Hoy en día, esto es más marcado. A través de las leyes de presupuesto de la Nación se está aplicando por decreto, de facto, una reforma. Se está innovando en el hecho de ampliar recursos que eran exclusivos de las universidades del Consejo de Rectores hacia universidades privadas, ampliando la lógica del crédito con aval del Estado, que agrava la situación de endeudamiento del estudiante, por sobre los fondos solidarios, que tienen un interés mucho menor. O las becas hacia las pedagogías, que se van a instituciones privadas.
-¿Ustedes como Federación van a continuar la lucha por las demandas estudiantiles bajo el estandarte de un sentido público como marco diferenciador entre las universidades?
-Hay un punto en ese concepto. Nosotros sabemos que desde la derecha se  instala esto también, o sea ellos defienden que hay que financiar a los estudiantes que entran a una universidad con cierta misión pública, y a estas universidades a su vez. Pero realmente no se ha dado el debate de fondo de lo que nosotros entendemos por carácter público, porque si tú ves a la Universidad de Chile, tampoco lo cumple. Hoy en día no existe un sistema de educación superior público. Nosotros entendemos el sentido público como un espacio público, como una plaza a la cual todos tienen que tener acceso. Las universidades que son públicas son aquellas que no discriminan en el acceso, que son representativas de la composición socioeconómica del país. No puede estar representado solo un segmento de la población en la educación superior.

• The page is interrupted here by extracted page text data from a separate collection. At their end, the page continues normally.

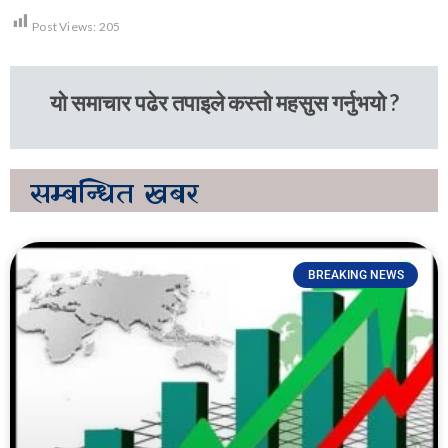
Post Views:
205
यो समाचार पढेर तपाइले कस्तो महसुस गर्नुभयो ?
सम्बन्धित
खबर
BREAKING NEWS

Por otro lado, defender un sentido público también significa asegurar que esos segmentos de la sociedad que ingresan a la universidad puedan ser participantes activos de la discusión nacional, cómo se gestiona y decide el rumbo de las políticas públicas, y eso tiene que ver directamente con un gobierno democrático, lo cual es correlativo de ciertas condiciones que hoy en día ni siquiera se dan dentro de las universidades del Consejo de Rectores. Es asegurar el pluralismo, de que todas las visiones puedan tener un espacio dentro del debate.
-¿Incluso si son de derecha, los cuales son representantes de los grupos político-económicos que han mercantilizado la educación?
-Sí, incluso, porque tú tienes que asegurar que haya un debate dentro de la universidad. Tú no puedes discriminar porque una persona es de derecha, y tampoco la Federación lo hace, eso está en sus estatutos. El hecho de asegurar el pluralismo, de dar cabida a todas las visiones, es parte esencial de una institución pública. No reconocerlos atenta contra los derechos de los ciudadanos. Si tú aseguras la participación de toda la comunidad y que allí se genere una disputa que refleje quienes son la mayoría que apuesta por un sistema educativo particular, estás finalmente consolidando la democracia. Para esto es fundamental una representación triestamental que perfile los lineamientos de lo que la educación debiera ser, asegurando condiciones mínimas como el carácter público de las instituciones educativas.
-¿Cuál es su evaluación de este nuevo gobierno, presidido por Sebastián Piñera, que no solo representa a la derecha económica, sino también a una derecha ideológica fuertemente cargada por el aspecto religioso, específicamente en la cartera de Educación, donde se ve representado el Opus Dei?
-Yo creo que hay dos hitos fundamentales que demuestran la intencionalidad y para dónde va el Gobierno hoy en día. Uno es la ley de presupuesto, que da cuenta de cómo va a ser la reforma. Y por otro lado, la asignación al Senado Universitario de Harald Beyer y Álvaro Saieh, dos personeros que son representantes del mercado en la educación, que han propiciado el sistema mercantil dentro del sistema educativo, que están ligados a la dictadura y que poseen grandes empresas en nuestro país. Estos hitos inciden en la forma de pensar el desarrollo institucional de la educación superior; el Ejecutivo es realmente el responsable de la implementación del sistema educativo que se llevará a cabo. Esa intromisión, por tanto, no es casual. Hay una intención por parte de los autoridades de insertar este paradigma, esta visión ideológica de cómo tienen que operar las universidades. Es, finalmente, la consagración de un gobierno corporativista que refuerza una ideología de libre mercado dentro de las lógicas educacionales, como por ejemplo la competencia. Esto eventualmente comenzará a generar ruido dentro del sistema.
-¿Cuáles son las consecuencias de la “revolución educacional” anunciada hace unas semanas por el ministro Joaquín Lavín?
-Básicamente, una profundización del sistema. Este paquete de medidas no es una revolución, solo una consolidación de la privatización en la educación. Por un lado, con todo el tema de la semaforización de los colegios y los liceos de excelencia solo se ahonda en la segmentación y discriminación de los estudiantes más pobres, porque en realidad estos liceos solo benefician al uno por ciento del estudiantado, radicalizando aún más las diferencias entre integrados y excluidos.
Por otro, la preponderancia de las horas de lenguaje y matemáticas en detrimento de otras materias como historia, además del reflejo de la hegemonía tecnócrata dentro de la forma de gobernar, es también una reproducción ideológica donde se esteriliza las capacidades críticas de los jóvenes, prevaleciendo un modelo social donde se privilegia el saber leer y escribir sin saber dónde se está parado.